How many lines in the records below contain the string "VIGI"? Answer with the number alone.

--

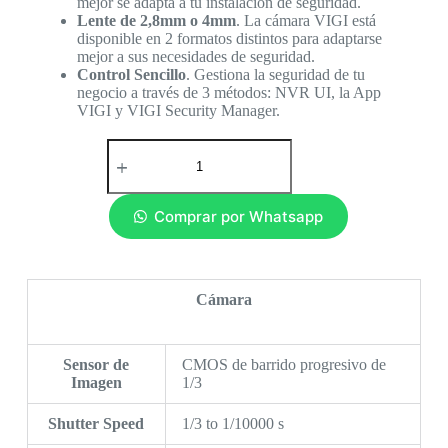
mejor se adapta a tu instalación de seguridad.
Lente de 2,8mm o 4mm
. La cámara VIGI está
disponible en 2 formatos distintos para adaptarse
mejor a sus necesidades de seguridad.
Control Sencillo
. Gestiona la seguridad de tu
negocio a través de 3 métodos: NVR UI, la App
VIGI y VIGI Security Manager.
Comprar por Whatsapp
Cámara
Sensor de
CMOS de barrido progresivo de
Imagen
1/3
Shutter Speed
1/3 to 1/10000 s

--

Task solution ->
2